As we maneuvered through the woods thick with sweet pepperbush, he began telling me about his early days, living on the outskirts of Langhorne, PA. He had wanted to be off the grid back then, bought a house that hadn't been lived in for 30 years, had a hole in the roof, one bedroom, a living room and a kitchen. They had a 2 year old son. Their water came from a spring up the hill. A number of them living there dug underground pipes to direct the water to their homes. He said he was at the bottom of the line, and had 600 feet of regular garden hose that the water flowed through to get to his cisterns--one of concrete and two of stainless steel. The cisterns were always full and overflowing, and to keep the water flowing through the hose in winter he had to keep the faucet open in the kitchen. If the hoses froze, he had to gather up all 600 feet and bring them in next to his woodstove to thaw out. He heated completely with wood until their son was seven. The house had 30 amp service, and there was some sort of radiant heater he could turn on to warm the outhouse seat before he headed out there in the winter. They heated water on a stove, and bathed in a tin tub in the kitchen. They ate squirrel and raccoon. The raccoon, he said, actually tasted good. A possum they tried, though, tasted like a McDonald dumpster. He still chops wood. His son, a policeman, still heats his house with wood, even though they have a regular furnace. His son uses a woodsplitter, though.
The subject of raccoons got him talking about how he used to pay his mortgage with roadkill. Raccoon pelts fetched $50 back in 1980, and fox $75. He'd keep them in his freezer, skinned or sometimes not, until he had enough to make a delivery. It didn't take many to come up with 300 bucks.
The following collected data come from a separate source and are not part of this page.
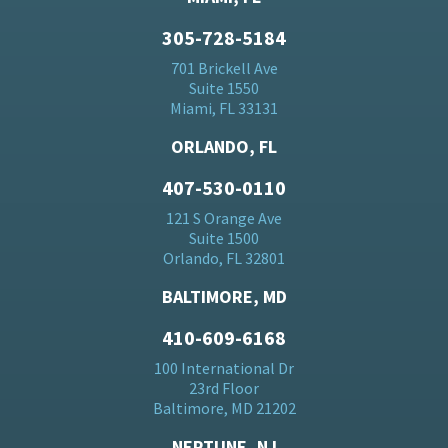
305-728-5184
701 Brickell Ave
Suite 1550
Miami, FL 33131
ORLANDO, FL
407-530-0110
121 S Orange Ave
Suite 1500
Orlando, FL 32801
BALTIMORE, MD
410-609-6168
100 International Dr
23rd Floor
Baltimore, MD 21202
NEPTUNE, NJ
John told me more stories as we stood next to the stormwater pond, in this otherworldly valley hidden behind the loading docks and clustered storefronts of a strip mall that looked like any other in America. I wished I had turned on my phone's recorder to capture his voice and more fully document his story. Much of it involved his life in the fur trade in the 1980s, driving fur traders along a circuit from NY City out to North Carolina, north to Ohio and Pennsylvania, then back to New York, sometimes with $100,000 worth of furs in the back of the truck. It sounded like an updated version of trade in the 18th century. As a line of work, it probably met its demise in the 1990s, when animal cruelty concerns came to the fore. And I doubt a mortgage could be paid off in the 21st century with roadkill.
Heading back to my pickup afterwards, as if to bend my mind once more before emerging from the woodland, I saw another white squirrel, or perhaps the same one, racing up a tree.